Tue, 18 Jun 2002

Wanted: A trustworthy and competent Jakarta governor

Marco Kusumawijaya, Urban Development Consultant, Jakarta

How important, really, is a governor for Jakarta? He or she is important only if he or she becomes the star captain (think of Johan Cruyf, for example) of a total-football team consisting of all its population, wherein everybody is encouraged to play skillfully, picking up all available opportunities, and is given sufficient space to contribute his or her talents and abilities to win the game.

Why is this totality (not to be equated with totalitarianism) not only necessary but also the only way to win the game?

This year, the anniversary of Jakarta is special. It coincides with the occasion of electing for the first time a new governor after the fall of the New Order. Strong views are being aired. Not surprising really considering that the incumbent governor is one of the remaining appointees of the New Order. Making reform successful in Jakarta, by, among other things, ousting him from office, is therefore a very significant symbol of renewing the vigor of the reform movement as a whole.
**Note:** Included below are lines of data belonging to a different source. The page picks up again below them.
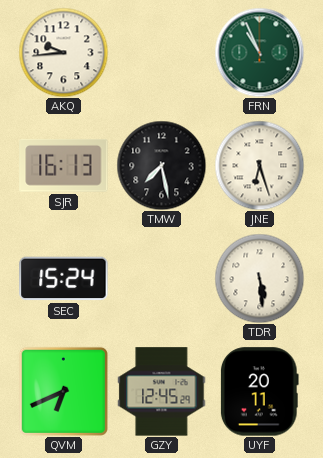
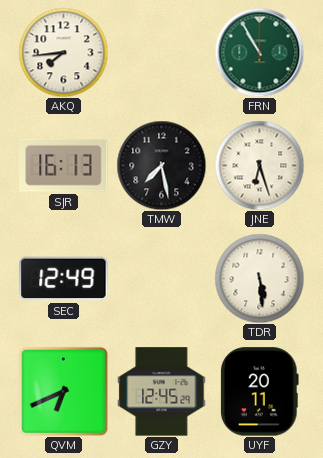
AKQ: 9:44 -> 7:44
FRN: 10:56 -> 10:55
SEC: 15:24 -> 12:49
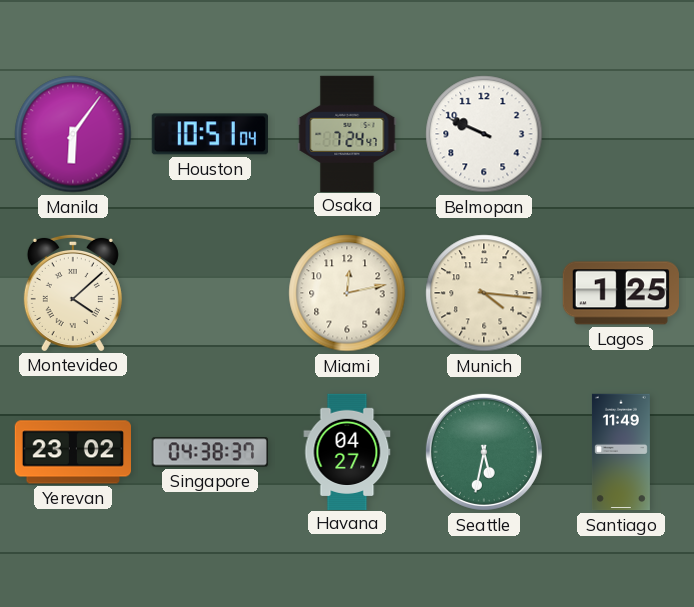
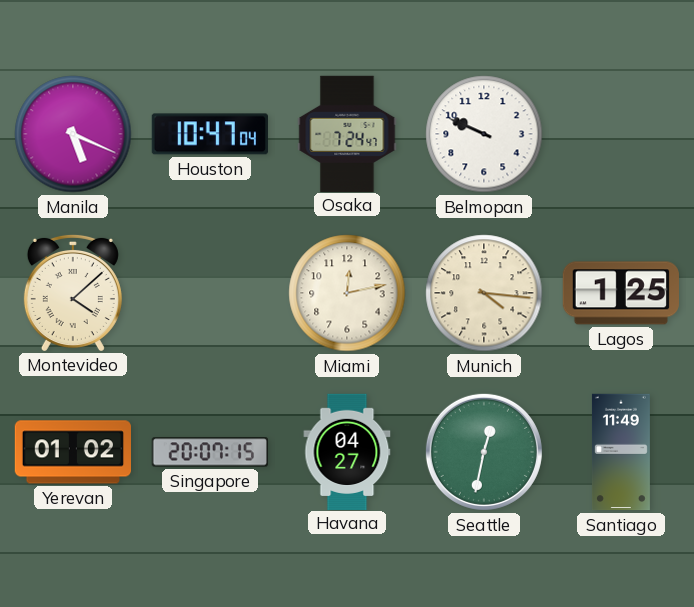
Manila: 6:06 -> 5:19
Houston: 10:51 -> 10:47
Yerevan: 23:02 -> 01:02
Singapore: 04:38 -> 20:07
Seattle: 5:32 -> 12:32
Jakarta is now at its lowest ebb. Compared to the other capitals of the Association of Southeast Asian Nations, it ranks only above Phnom Penh and Vientiane. Among 40 Asian cities, it ranks 29th, below Bandung and Surabaya, actually.

That is according to a survey by the now defunct Asia Week. Nationally, Jakarta has become one of the tardiest cities in reforming its governance. Historically, as compared to the era of governor Ali Sadikin, Jakarta now rates lower in terms of safety and security, public discipline, trust between the people and the bureaucracy, pride among its people, cleanliness, poverty, environmental quality, and public infrastructure and services.

Jakarta needs to take a big leap into the mainstream of global and national competitiveness. It can no longer take for granted its privileges as the national capital. The case of the Bantar Gebang dump is only one example of its declining privileges.

The required big leap involves strategic issues such as a sound public transportation system that should enhance the efficient mobility of all the population, reducing the length of their wasted time in the streets from, say, an average of two hours to one hour per day. Land-use plans and controls should be enforced to support the transportation system and to achieve sustainable environmental quality.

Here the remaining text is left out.